Why csv file processing is so slow?

mepython · Jan 28, 2005

I want to process csv file. Here is small program in python and ruby:

[root@taamportable GMS]# cat x.py
import csv
reader = csv.reader(file('x.csv'))
header = reader.next()
count = 0
for data in reader:
count += 1
print count

[root@taamportable GMS]# cat x.rb
require 'csv'
reader = CSV.open('x.csv', 'r')
header = reader.shift
count = 0
reader.each {|data|
count += 1
}
p count

*******************************************************
Here is processing time: As you can see ruby is way to slow. Is there
anything to do about ruby code?
*******************************************************
[root@taamportable GMS]# time python x.py
26907

real 0m0.311s
user 0m0.302s
sys 0m0.009s

[root@taamportable GMS]# time ruby x.rb
26907

real 1m48.296s
user 1m36.853s
sys 0m11.188s

Robert Klemme · Jan 28, 2005

mepython said:
I want to process csv file. Here is small program in python and ruby:

[root@taamportable GMS]# cat x.py
import csv
reader = csv.reader(file('x.csv'))
header = reader.next()
count = 0
for data in reader:
count += 1
print count

[root@taamportable GMS]# cat x.rb
require 'csv'
reader = CSV.open('x.csv', 'r')
header = reader.shift
count = 0
reader.each {|data|
count += 1
}
p count

*******************************************************
Here is processing time: As you can see ruby is way to slow.

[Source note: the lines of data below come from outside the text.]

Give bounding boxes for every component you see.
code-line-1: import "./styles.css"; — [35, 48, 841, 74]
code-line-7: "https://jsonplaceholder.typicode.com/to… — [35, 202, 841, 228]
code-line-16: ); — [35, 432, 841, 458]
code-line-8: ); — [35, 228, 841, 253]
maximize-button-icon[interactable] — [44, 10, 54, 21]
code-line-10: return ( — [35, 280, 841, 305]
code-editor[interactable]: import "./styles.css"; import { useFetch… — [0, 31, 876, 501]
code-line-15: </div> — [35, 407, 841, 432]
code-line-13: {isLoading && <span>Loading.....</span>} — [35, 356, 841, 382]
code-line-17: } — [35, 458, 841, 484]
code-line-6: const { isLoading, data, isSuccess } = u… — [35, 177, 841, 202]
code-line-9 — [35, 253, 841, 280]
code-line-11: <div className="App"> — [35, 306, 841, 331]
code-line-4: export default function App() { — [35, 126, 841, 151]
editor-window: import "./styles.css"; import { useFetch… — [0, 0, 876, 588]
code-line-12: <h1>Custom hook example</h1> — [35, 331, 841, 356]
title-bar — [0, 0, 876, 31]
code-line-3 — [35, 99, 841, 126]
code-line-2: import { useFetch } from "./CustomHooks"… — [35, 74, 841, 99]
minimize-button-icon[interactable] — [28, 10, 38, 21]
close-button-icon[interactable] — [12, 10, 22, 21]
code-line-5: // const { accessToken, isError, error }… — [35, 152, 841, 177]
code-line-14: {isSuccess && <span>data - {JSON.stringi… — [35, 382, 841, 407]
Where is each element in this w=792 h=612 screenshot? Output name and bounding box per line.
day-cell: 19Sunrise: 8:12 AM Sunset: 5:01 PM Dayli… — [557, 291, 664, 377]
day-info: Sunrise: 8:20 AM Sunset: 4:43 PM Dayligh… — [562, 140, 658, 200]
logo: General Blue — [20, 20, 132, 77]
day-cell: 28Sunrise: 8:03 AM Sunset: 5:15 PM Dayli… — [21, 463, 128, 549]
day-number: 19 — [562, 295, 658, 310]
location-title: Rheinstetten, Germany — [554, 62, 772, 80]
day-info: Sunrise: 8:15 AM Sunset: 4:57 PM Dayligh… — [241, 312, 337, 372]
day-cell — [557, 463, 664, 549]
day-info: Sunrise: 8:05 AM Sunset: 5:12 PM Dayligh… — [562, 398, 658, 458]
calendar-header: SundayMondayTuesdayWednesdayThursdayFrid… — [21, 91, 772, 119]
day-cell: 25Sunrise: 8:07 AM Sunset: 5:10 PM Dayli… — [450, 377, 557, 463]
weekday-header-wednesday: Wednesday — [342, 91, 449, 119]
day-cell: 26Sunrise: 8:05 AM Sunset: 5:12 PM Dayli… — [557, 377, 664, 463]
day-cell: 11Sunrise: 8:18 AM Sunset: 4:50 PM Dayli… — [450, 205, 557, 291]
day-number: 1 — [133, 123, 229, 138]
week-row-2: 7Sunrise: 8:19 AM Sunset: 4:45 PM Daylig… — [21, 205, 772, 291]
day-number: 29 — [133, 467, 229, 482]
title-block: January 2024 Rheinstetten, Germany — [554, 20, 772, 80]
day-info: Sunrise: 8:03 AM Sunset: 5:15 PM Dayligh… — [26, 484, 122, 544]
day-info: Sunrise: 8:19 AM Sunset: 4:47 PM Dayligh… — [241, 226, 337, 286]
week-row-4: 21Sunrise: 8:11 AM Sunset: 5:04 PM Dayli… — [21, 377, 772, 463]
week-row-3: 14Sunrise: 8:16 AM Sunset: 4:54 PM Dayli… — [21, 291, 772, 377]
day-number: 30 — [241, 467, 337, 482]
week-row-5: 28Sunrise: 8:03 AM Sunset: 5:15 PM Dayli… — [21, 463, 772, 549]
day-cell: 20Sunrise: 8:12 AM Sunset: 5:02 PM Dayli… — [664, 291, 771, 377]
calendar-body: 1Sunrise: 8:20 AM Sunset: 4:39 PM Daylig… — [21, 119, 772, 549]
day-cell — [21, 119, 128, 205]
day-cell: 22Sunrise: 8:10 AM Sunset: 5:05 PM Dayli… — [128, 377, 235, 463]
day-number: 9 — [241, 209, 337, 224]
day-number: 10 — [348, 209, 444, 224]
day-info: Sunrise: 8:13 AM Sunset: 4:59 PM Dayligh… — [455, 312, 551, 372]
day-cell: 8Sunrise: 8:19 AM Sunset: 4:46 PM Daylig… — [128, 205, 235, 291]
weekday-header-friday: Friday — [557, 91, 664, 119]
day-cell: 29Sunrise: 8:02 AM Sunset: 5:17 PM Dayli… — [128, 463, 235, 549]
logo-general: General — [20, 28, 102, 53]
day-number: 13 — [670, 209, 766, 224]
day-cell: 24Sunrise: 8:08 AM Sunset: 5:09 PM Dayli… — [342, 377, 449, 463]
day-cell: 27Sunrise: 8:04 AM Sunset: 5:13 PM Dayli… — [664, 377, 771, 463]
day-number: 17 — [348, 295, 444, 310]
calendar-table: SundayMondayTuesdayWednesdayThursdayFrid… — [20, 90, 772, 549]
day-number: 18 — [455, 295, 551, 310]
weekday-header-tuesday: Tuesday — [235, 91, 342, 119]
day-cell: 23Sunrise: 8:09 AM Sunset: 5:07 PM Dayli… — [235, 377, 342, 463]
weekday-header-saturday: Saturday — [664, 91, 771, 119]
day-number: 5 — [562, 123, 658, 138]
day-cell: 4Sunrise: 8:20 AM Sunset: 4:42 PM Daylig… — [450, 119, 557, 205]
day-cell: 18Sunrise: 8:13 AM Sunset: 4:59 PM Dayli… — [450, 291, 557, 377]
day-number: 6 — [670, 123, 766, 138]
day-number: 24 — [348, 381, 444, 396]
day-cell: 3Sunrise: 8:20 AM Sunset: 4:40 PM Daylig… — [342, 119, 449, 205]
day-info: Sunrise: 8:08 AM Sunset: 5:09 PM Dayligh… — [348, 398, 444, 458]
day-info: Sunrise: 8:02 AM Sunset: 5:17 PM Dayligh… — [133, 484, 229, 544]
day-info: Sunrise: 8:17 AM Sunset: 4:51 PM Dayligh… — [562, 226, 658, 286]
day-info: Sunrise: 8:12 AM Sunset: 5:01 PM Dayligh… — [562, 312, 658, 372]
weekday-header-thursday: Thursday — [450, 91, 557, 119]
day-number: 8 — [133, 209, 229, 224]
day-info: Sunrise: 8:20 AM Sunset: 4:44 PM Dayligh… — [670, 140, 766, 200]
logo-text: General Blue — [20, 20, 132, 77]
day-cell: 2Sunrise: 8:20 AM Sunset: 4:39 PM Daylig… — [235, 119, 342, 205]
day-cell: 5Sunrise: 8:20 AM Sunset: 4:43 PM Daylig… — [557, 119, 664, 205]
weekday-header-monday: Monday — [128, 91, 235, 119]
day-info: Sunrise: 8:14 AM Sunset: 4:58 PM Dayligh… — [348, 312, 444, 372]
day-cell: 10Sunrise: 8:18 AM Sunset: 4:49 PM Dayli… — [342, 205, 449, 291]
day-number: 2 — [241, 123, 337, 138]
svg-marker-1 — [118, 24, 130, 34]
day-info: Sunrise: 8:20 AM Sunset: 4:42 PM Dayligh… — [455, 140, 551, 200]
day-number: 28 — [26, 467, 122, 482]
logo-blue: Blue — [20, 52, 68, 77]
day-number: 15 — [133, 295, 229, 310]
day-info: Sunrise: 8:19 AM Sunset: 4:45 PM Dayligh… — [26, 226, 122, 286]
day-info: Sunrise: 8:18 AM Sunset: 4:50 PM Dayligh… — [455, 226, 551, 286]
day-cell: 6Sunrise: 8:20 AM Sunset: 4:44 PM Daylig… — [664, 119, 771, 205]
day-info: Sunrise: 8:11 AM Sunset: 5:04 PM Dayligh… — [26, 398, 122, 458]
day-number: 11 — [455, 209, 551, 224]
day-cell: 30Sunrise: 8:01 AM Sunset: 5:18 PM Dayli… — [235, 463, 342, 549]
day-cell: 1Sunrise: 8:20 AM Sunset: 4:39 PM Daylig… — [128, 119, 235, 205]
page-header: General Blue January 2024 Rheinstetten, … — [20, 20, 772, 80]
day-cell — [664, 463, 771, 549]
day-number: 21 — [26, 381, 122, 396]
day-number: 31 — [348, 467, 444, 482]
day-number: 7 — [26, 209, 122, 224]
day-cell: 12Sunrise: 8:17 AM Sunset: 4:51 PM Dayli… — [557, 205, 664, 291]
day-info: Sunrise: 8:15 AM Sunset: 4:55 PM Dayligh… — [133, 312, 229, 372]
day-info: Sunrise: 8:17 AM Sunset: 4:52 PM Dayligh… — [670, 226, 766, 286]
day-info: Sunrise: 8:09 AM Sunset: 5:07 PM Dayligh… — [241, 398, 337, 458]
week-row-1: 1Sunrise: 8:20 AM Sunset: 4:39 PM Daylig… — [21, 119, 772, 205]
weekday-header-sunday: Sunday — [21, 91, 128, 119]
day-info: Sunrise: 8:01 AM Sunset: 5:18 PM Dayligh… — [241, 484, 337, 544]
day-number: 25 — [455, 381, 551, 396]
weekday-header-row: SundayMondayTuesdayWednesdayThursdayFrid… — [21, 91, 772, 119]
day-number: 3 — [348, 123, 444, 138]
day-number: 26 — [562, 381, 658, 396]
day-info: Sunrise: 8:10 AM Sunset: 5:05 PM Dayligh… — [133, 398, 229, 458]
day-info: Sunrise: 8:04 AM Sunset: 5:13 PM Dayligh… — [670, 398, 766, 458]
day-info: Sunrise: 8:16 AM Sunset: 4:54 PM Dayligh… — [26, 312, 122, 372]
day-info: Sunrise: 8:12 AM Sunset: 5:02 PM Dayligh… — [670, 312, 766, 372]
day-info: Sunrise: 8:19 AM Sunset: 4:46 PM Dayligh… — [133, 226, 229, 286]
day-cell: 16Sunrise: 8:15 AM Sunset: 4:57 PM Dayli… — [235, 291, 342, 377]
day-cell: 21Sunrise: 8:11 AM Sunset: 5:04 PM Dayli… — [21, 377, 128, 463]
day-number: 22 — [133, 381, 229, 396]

Is there
anything to do about ruby code?

First I'd try to figure whether it's IO that's slow or CSV. Did you test
with something like this:

File.open('x.csv') do |reader|
count = 0
reader.each {|data| count += 1}
p count
end

Does it make a huge difference?

Kind regards

robert

*******************************************************
[root@taamportable GMS]# time python x.py
26907

real 0m0.311s
user 0m0.302s
sys 0m0.009s

[root@taamportable GMS]# time ruby x.rb
26907

real 1m48.296s
user 1m36.853s
sys 0m11.188s

mepython · Jan 28, 2005

It is csv module: reading file seems like half the speed of python. So
real slowness is coming from csv

count = 0
File.open('x.csv') do |reader|
reader.each {|data| count += 1}
end
p count

[root@taamportable GMS]# time ruby x1.rb
26908

real 0m0.077s
user 0m0.060s
sys 0m0.016s

[root@taamportable GMS]# time python x1.py
26908

real 0m0.041s
user 0m0.032s
sys 0m0.010s

Andrew Johnson · Jan 28, 2005

Here is processing time: As you can see ruby is way to slow. Is there
anything to do about ruby code?

Well, the python library csv.py uses the underlying _csv module which
is written in C ... Ruby's standard-lib csv.rb is all Ruby. I don't
know of any csv extensions for Ruby.

regards,
andrew

mepython · Jan 28, 2005

Thanks andrew. I should have look into module before posting.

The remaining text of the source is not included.